Assigned task: Before you return the lines below, strip out any images and keep every word as written.
::::
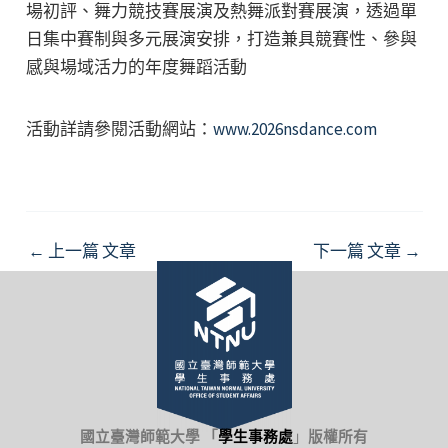
場初評、舞力競技賽展演及熱舞派對賽展演，透過單
日集中賽制與多元展演安排，打造兼具競賽性、參與
感與場域活力的年度舞蹈活動
活動詳請參閱活動網站：
www.2026nsdance.com
Post
←
上一篇 文章
下一篇 文章
→
navigation
國立臺灣師範大學 「
學生事務處
」
版權所有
::::
Answer to the problem:
場初評、舞力競技賽展演及熱舞派對賽展演，透過單
日集中賽制與多元展演安排，打造兼具競賽性、參與
感與場域活力的年度舞蹈活動
活動詳請參閱活動網站：
www.2026nsdance.com
Post
←
上一篇 文章
下一篇 文章
→
navigation
國立臺灣師範大學 「
學生事務處
」
版權所有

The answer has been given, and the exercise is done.